* Problem description: Word for word, copy the line containing "07 août. 2026" and every line after it in the records below, leaving pictures out.

::::

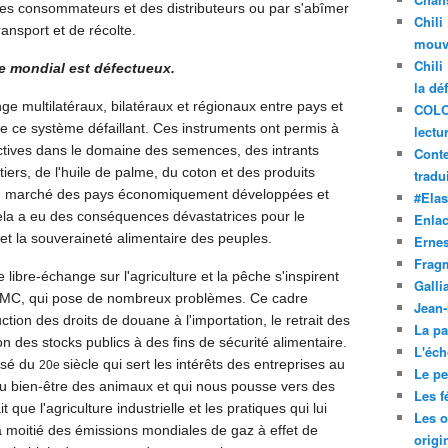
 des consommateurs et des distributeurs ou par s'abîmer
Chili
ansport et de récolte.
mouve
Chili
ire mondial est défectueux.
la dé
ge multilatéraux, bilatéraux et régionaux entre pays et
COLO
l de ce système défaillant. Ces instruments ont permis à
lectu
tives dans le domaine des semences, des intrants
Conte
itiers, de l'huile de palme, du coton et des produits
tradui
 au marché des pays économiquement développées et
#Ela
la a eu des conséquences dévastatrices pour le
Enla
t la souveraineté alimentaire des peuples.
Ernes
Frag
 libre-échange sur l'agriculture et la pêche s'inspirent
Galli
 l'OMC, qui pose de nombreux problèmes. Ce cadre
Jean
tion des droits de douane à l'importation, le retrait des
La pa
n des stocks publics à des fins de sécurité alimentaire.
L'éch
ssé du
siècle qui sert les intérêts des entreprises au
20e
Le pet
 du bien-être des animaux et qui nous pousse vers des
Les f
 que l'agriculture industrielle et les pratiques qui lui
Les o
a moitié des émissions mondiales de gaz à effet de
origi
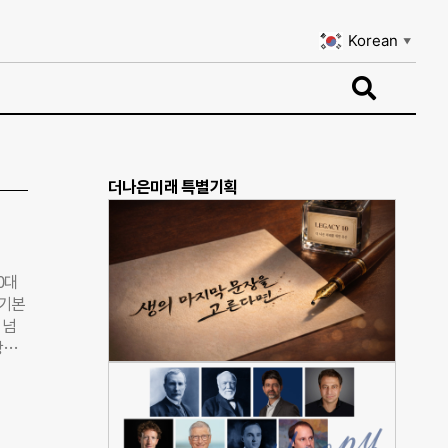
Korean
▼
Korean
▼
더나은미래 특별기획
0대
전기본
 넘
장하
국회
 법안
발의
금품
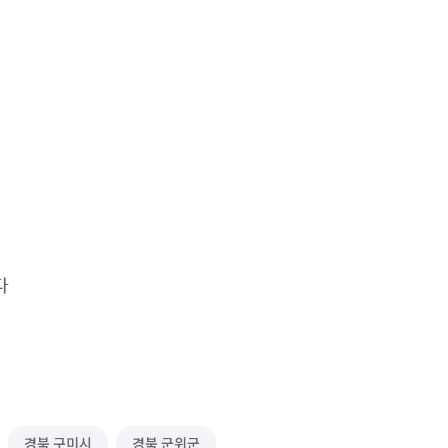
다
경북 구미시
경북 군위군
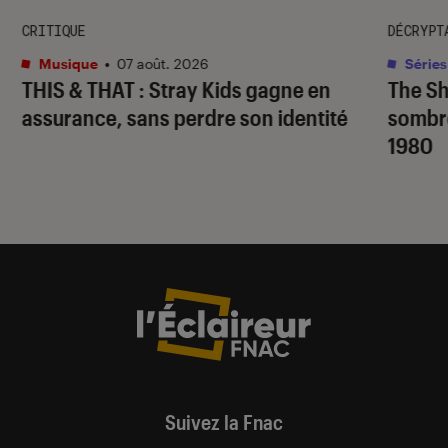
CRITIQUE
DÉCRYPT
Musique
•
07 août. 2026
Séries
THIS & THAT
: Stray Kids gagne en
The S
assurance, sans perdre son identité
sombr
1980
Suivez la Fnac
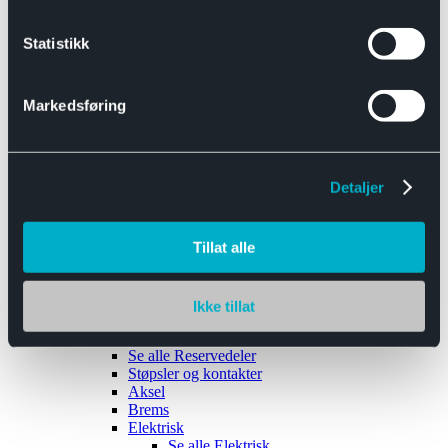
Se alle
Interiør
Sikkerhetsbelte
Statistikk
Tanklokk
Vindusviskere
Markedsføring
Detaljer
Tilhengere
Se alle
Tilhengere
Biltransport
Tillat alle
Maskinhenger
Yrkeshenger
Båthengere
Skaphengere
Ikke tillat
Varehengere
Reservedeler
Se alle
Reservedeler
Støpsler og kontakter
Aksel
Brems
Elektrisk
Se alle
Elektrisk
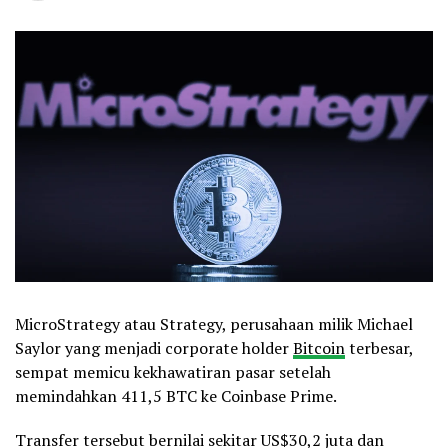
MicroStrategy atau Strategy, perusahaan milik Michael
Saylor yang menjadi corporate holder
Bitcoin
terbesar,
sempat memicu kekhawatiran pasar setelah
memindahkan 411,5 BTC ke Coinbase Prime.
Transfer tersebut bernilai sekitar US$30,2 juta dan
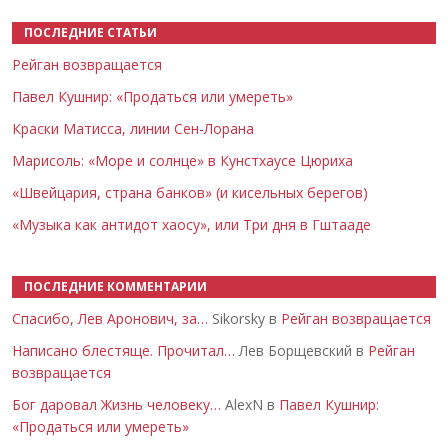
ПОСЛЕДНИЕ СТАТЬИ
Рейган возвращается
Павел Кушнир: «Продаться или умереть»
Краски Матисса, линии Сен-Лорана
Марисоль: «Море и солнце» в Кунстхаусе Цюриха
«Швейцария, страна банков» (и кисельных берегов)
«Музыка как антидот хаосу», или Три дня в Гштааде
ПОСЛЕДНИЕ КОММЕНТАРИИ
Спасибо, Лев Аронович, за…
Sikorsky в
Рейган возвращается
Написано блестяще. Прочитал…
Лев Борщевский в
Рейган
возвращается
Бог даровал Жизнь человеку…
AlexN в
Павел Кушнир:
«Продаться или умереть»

::::

* Exercise result:
07 août. 2026
Séries
THIS & THAT
: Stray Kids gagne en
The S
assurance, sans perdre son identité
sombr
1980
Suivez la Fnac
Se alle
Interiør
Sikkerhetsbelte
Statistikk
Tanklokk
Vindusviskere
Markedsføring
Detaljer
Tilhengere
Se alle
Tilhengere
Biltransport
Tillat alle
Maskinhenger
Yrkeshenger
Båthengere
Skaphengere
Ikke tillat
Varehengere
Reservedeler
Se alle
Reservedeler
Støpsler og kontakter
Aksel
Brems
Elektrisk
Se alle
Elektrisk
MicroStrategy atau Strategy, perusahaan milik Michael
Saylor yang menjadi corporate holder
Bitcoin
terbesar,
sempat memicu kekhawatiran pasar setelah
memindahkan 411,5 BTC ke Coinbase Prime.
Transfer tersebut bernilai sekitar US$30,2 juta dan
ПОСЛЕДНИЕ СТАТЬИ
Рейган возвращается
Павел Кушнир: «Продаться или умереть»
Краски Матисса, линии Сен-Лорана
Марисоль: «Море и солнце» в Кунстхаусе Цюриха
«Швейцария, страна банков» (и кисельных берегов)
«Музыка как антидот хаосу», или Три дня в Гштааде
ПОСЛЕДНИЕ КОММЕНТАРИИ
Спасибо, Лев Аронович, за…
Sikorsky в
Рейган возвращается
Написано блестяще. Прочитал…
Лев Борщевский в
Рейган
возвращается
Бог даровал Жизнь человеку…
AlexN в
Павел Кушнир:
«Продаться или умереть»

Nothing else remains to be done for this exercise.